This article provides a basic outline of what Security Permissions could look like when used across multiple access groups. This is based on what we have found to be successful, however, you should use your best judgment about what would work best within your unique organization.
Most organizations have at least two security groups (Access Groups). You may end up having more, depending on your organization's needs.
Provided below are examples of common groups:
- Administrators (Required)
- Admin users have access to all items in the system. These would be the employees who need access to approving, overseeing, editing, and more. Most of the core implementation team will be Admin users and remain that way after launch.
- Front Line / Front Desk (Recommended)
- Outside of Admin, this is the next most common and recommended user group. This will be for the staff who are working day-to-day with the system. They do not necessarily need editing rights to the activities and facilities, but they need to perform basic checkout functions.
- Finance (Common)
- Some organizations like to have a group for the finance department. Most likely they would only have access to reporting and closeout features, and no editing rights to modules.
- Managers (Common)
- This group would have permissions similar to Admin, but would not have all-encompassing access.
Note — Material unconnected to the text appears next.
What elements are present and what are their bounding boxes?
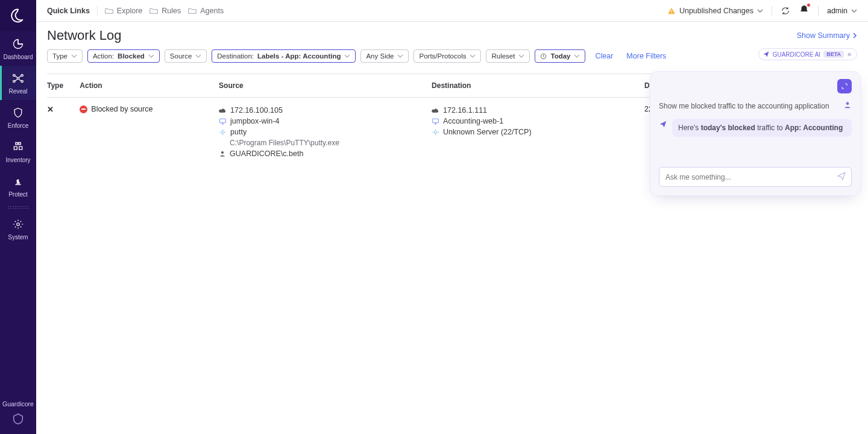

Depending on the complexity of your organization, you may also have groups such as Superintendents, Supervisors, Office Managers, IT, etc. There is no limit to the number of groups that can be set up.
Note: Do not add users to multiple different groups. This will cause issues when the system is trying to determine what a user has access to.
Groups by Location
An additional option is to set up access groups by location. This means that not only can you have different permissions set up for groups, they can be the same permissions, but specific to a location.
In this example, the user only has the set permissions if they are logged into the Adventure Park location.
Below you will find recommendations for Security Permissions for commonly used groups.
- This is an automatic group, you are unable to adjust the settings. This group will have access to viewing and editing all aspects of the system.
- You will most likely have almost all boxes checked for this group.
- Some permissions you might not allow access to would be the Configuration tab and Security tab.
- Front Line / Front Desk
- Recommend allowing permissions for most Point of Sale (POS) items.
- You probably do not want to allow them to edit anything that has to do with activities or facilities.
- Viewing rights are typically acceptable.
- Some organizations allow Front Desk staff to perform more actions than others.
- Example: Some like to allow refunds and voids, others require managers to do that. Keep in mind your policies.
- There will not be very many boxes checked for this group.
- You will only want to allow access to items such as Reporting, Close Out and General Ledger (GL) Configuration, Voids, and the Transaction Browser.